→ **Task objective**: Beginning at the line that contains "Image attached. Detect", write out each remaining line of the entries below exactly as it stands.

Stored data entries
=== Begin Enclosure ===
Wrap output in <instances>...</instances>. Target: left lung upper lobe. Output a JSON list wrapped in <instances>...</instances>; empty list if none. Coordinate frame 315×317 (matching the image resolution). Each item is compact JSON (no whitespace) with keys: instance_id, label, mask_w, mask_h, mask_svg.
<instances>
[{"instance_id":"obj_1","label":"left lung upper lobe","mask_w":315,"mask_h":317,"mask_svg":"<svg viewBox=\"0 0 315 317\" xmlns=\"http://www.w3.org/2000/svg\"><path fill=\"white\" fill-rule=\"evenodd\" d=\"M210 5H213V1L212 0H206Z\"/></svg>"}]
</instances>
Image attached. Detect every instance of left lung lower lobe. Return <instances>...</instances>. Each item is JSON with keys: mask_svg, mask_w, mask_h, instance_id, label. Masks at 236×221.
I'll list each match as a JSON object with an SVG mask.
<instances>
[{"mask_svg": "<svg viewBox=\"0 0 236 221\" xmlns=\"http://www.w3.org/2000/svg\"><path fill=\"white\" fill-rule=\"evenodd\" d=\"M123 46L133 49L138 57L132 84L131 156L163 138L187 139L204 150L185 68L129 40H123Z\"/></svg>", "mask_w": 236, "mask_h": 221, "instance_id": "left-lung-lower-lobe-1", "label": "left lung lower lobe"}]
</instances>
=== End Enclosure ===
→ **Response**:
Image attached. Detect every instance of left lung lower lobe. Return <instances>...</instances>. Each item is JSON with keys: mask_svg, mask_w, mask_h, instance_id, label. Masks at 236×221.
I'll list each match as a JSON object with an SVG mask.
<instances>
[{"mask_svg": "<svg viewBox=\"0 0 236 221\" xmlns=\"http://www.w3.org/2000/svg\"><path fill=\"white\" fill-rule=\"evenodd\" d=\"M123 46L133 49L138 57L132 84L131 156L163 138L187 139L204 150L185 68L129 40H123Z\"/></svg>", "mask_w": 236, "mask_h": 221, "instance_id": "left-lung-lower-lobe-1", "label": "left lung lower lobe"}]
</instances>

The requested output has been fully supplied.